Il destino di quell’Unione

    In questi tempi di dibattiti politici torna alla ribalta il discorso che gira intorno all’Unione dei comuni della Valconca, alla sua realtà attuale e al suo destino che può essere il rilancio o la dissoluzione. Non si deve pensare che l’argomento sia stato indebitamente introdotto tra quelli che riguardano la politica nazionale e lo scontro tra le principali coalizioni che si candidano alla guida del Governo, in realtà si tratta di un segnale di avvio della lunga stagione che porta alle elezioni amministrative in quasi tutti i comuni. Tra un anno, infatti, si vota in 8 dei 9 municipi della vallata interna (rimane escluso solo Monte Colombo) ed è certo che l’Unione e le sue prospettive saranno uno dei principali temi di confronto tra partiti e liste.
    In queste ultime settimane sono apparsi sui giornali interventi di segno diverso: c’è stato chi ha proposto di sciogliere l’Unione a 9 ricostruendone una nuova a 4 attorno a Morciano (Garattoni della Lega nord), chi ha suggerito di cominciare a lavorare per lo scioglimento degli attuali comuni trasformandoli in municipi dopo aver delegato proprio all’Unione le competenze comunali (Berselli, il senatore di AN che è anche sindaco di Montefiore), chi ha semplicemente ricordato che bisogna smettere di boicottare l’Unione della Valconca che esiste e andrebbe rilanciata e portata al livello delle altre esperienze simili che ovunque funzionano (Battezza, ex sindaco di Montefiore e coordinatore del PD nella vallata).
    Si tratta di opinioni molto distanti ma non estemporanee, tutte hanno una loro storia. Quella di Garattoni ripropone la primissima forma di Unione, nata a metà degli anni Novanta con Morciano, San Clemente, Montefiore e Gemmano, che ha rappresentato un passaggio intermedio tra le originarie proposte teoriche, e quella che divenne di fatto l’Unione successiva: poco più di un consorzio tra enti locali per la gestione di pochi servizi. In un decennio di vita l’ente sovracomunale (a 4 come a 9) si è come paralizzato tra gelosie campanilistiche, casi (o sospetti) di prevaricazioni e veti incrociati. Basti ricordare questioni come il PRG di vallata e, collegate ad esso, le aree a destinazione produttiva, poi la snervante vicenda della RSA (ancora non conclusa) il carico polemico che ha contribuito ad innescare la lunga serie di scontri interni tra sindaci e forze politiche che ha portato, ad esempio, a dividere la polizia municipale da poco accorpata.
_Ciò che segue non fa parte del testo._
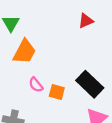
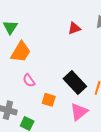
orange square: (57, 92) -> (49, 100), moved

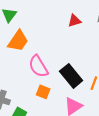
pink semicircle: (29, 81) -> (38, 66), moved, size x1.6

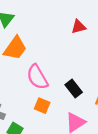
black rectangle: (71, 76) -> (74, 88), size x0.7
    La proposta di Berselli tornerebbe proprio alla prima ipotesi di Unione così come prevista dalle norme all’inizio del decennio scorso, quella che prevedeva dopo 10 anni la fusione dei comuni associati con l’eventuale mantenimento di “sottocomuni”, i municipi, con “sotto competenze” delegate dal nuovo unico ente comunale. Proprio quello che nei vari paesi fece nascere immediate e radicali opposizioni all’intera operazione e che rallentò la nascita dell’Unione a 9, una cosa che si ripeterebbe quasi sicuramente nel prossimo futuro!
    Anche perché se molti tra gli stessi primi cittadini e gli esponenti delle forze politiche locali ritengono che l’Unione sia un “malato terminale”, su che cosa si potrebbe tornare a lavorare insieme? Battezza accusa gli amministratori di non credere abbastanza nell’Unione, in particolare quelli che le hanno paralizzato l’attività dopo averle tolto importanti servizi e competenze invece di aggiungerne di nuove, come succede nelle altre 290 presenti in tutta Italia e che al contrario della nostra funzionano, e bene.